## PROBLEM REQUIREMENTS
Pictures in the listing should not be copied. Reproduce, word for word, each line from the one holding "Detect every instance of 'right" through the final line.

## EXERCISE DATA
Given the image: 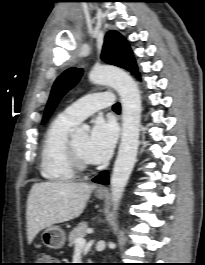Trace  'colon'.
Masks as SVG:
<instances>
[{"instance_id": "colon-1", "label": "colon", "mask_w": 205, "mask_h": 265, "mask_svg": "<svg viewBox=\"0 0 205 265\" xmlns=\"http://www.w3.org/2000/svg\"><path fill=\"white\" fill-rule=\"evenodd\" d=\"M39 260L41 262H51L53 260V258L47 254H42L39 256ZM41 265H49V264H52V263H39Z\"/></svg>"}]
</instances>
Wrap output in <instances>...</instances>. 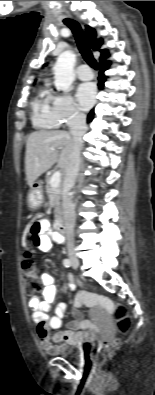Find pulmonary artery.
Masks as SVG:
<instances>
[{
  "label": "pulmonary artery",
  "instance_id": "obj_1",
  "mask_svg": "<svg viewBox=\"0 0 155 395\" xmlns=\"http://www.w3.org/2000/svg\"><path fill=\"white\" fill-rule=\"evenodd\" d=\"M79 79L87 81L93 78V73L88 65L82 64L76 70Z\"/></svg>",
  "mask_w": 155,
  "mask_h": 395
}]
</instances>
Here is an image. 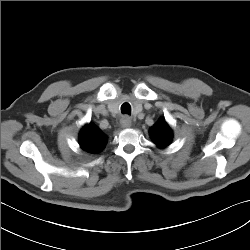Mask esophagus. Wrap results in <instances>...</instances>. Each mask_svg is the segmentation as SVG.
<instances>
[{"mask_svg":"<svg viewBox=\"0 0 250 250\" xmlns=\"http://www.w3.org/2000/svg\"><path fill=\"white\" fill-rule=\"evenodd\" d=\"M120 124L123 128H129L131 126V118L129 116H123Z\"/></svg>","mask_w":250,"mask_h":250,"instance_id":"esophagus-1","label":"esophagus"}]
</instances>
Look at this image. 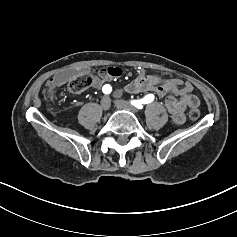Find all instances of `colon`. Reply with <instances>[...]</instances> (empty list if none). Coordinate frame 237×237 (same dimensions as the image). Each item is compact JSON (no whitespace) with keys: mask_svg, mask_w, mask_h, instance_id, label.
<instances>
[{"mask_svg":"<svg viewBox=\"0 0 237 237\" xmlns=\"http://www.w3.org/2000/svg\"><path fill=\"white\" fill-rule=\"evenodd\" d=\"M92 80L93 78L89 74H80L70 81L68 89L72 93H80L91 86ZM52 82L53 81L49 83L50 90L53 86ZM189 116L192 120H197L200 116V112L197 108H192L189 112Z\"/></svg>","mask_w":237,"mask_h":237,"instance_id":"colon-1","label":"colon"}]
</instances>
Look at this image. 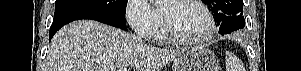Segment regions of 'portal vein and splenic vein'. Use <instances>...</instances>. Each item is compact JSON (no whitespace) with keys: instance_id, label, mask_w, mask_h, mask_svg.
<instances>
[{"instance_id":"1","label":"portal vein and splenic vein","mask_w":301,"mask_h":71,"mask_svg":"<svg viewBox=\"0 0 301 71\" xmlns=\"http://www.w3.org/2000/svg\"><path fill=\"white\" fill-rule=\"evenodd\" d=\"M118 71H127V67L120 68Z\"/></svg>"}]
</instances>
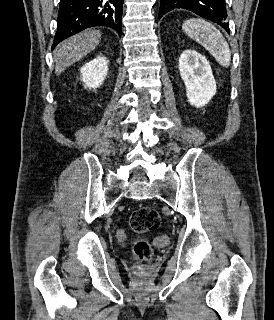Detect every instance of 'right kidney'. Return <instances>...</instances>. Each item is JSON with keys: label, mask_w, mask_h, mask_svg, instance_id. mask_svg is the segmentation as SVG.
Instances as JSON below:
<instances>
[{"label": "right kidney", "mask_w": 274, "mask_h": 320, "mask_svg": "<svg viewBox=\"0 0 274 320\" xmlns=\"http://www.w3.org/2000/svg\"><path fill=\"white\" fill-rule=\"evenodd\" d=\"M108 62L109 60L105 56H97L95 60H91V62L82 66L80 72L85 88L95 90V88L102 86V82L108 74Z\"/></svg>", "instance_id": "obj_1"}]
</instances>
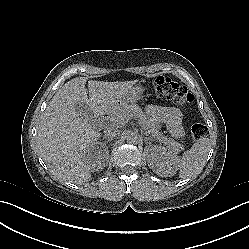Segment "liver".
I'll list each match as a JSON object with an SVG mask.
<instances>
[{
  "instance_id": "6515ba94",
  "label": "liver",
  "mask_w": 249,
  "mask_h": 249,
  "mask_svg": "<svg viewBox=\"0 0 249 249\" xmlns=\"http://www.w3.org/2000/svg\"><path fill=\"white\" fill-rule=\"evenodd\" d=\"M73 79L54 96L39 125L37 143L46 163L77 176L90 177L91 160L100 133L91 125L87 112L107 114L122 101L131 84L88 82ZM89 91V96L87 92Z\"/></svg>"
}]
</instances>
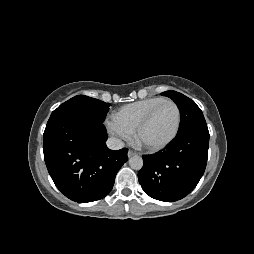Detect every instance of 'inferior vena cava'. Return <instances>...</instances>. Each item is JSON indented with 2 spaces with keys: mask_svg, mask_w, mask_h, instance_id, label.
Segmentation results:
<instances>
[{
  "mask_svg": "<svg viewBox=\"0 0 254 254\" xmlns=\"http://www.w3.org/2000/svg\"><path fill=\"white\" fill-rule=\"evenodd\" d=\"M107 147L112 150H119L124 147V143L118 138H109L106 141Z\"/></svg>",
  "mask_w": 254,
  "mask_h": 254,
  "instance_id": "obj_1",
  "label": "inferior vena cava"
}]
</instances>
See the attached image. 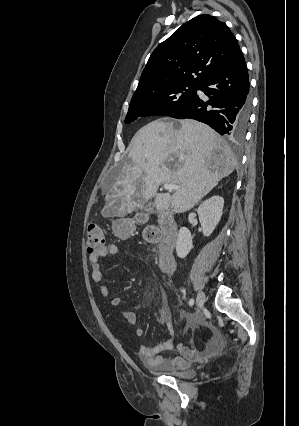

## ANSWER SECTION
Detect every instance of 'right kidney'. Return <instances>...</instances>. Each item is JSON with keys: label, mask_w, mask_h, mask_svg, instance_id. mask_svg is the segmentation as SVG.
Instances as JSON below:
<instances>
[{"label": "right kidney", "mask_w": 274, "mask_h": 320, "mask_svg": "<svg viewBox=\"0 0 274 320\" xmlns=\"http://www.w3.org/2000/svg\"><path fill=\"white\" fill-rule=\"evenodd\" d=\"M108 62L109 60L105 56H97L95 60H91V62L82 66L80 72L85 88L95 90V88L102 86V82L108 74Z\"/></svg>", "instance_id": "obj_1"}]
</instances>
Segment "liver".
I'll list each match as a JSON object with an SVG mask.
<instances>
[{
  "instance_id": "6515ba94",
  "label": "liver",
  "mask_w": 249,
  "mask_h": 249,
  "mask_svg": "<svg viewBox=\"0 0 249 249\" xmlns=\"http://www.w3.org/2000/svg\"><path fill=\"white\" fill-rule=\"evenodd\" d=\"M73 79L54 96L39 125L37 143L46 163L77 176L90 177L91 160L100 133L91 125L87 112L107 114L122 101L131 84L88 82ZM89 91V96L87 92Z\"/></svg>"
}]
</instances>
Detect every instance of 'inferior vena cava'. Return <instances>...</instances>. Each item is JSON indented with 2 spaces with keys: mask_svg, mask_w, mask_h, instance_id, label.
Segmentation results:
<instances>
[{
  "mask_svg": "<svg viewBox=\"0 0 254 254\" xmlns=\"http://www.w3.org/2000/svg\"><path fill=\"white\" fill-rule=\"evenodd\" d=\"M107 147L112 150H119L124 147V143L118 138H109L106 141Z\"/></svg>",
  "mask_w": 254,
  "mask_h": 254,
  "instance_id": "obj_1",
  "label": "inferior vena cava"
}]
</instances>
See the attached image. 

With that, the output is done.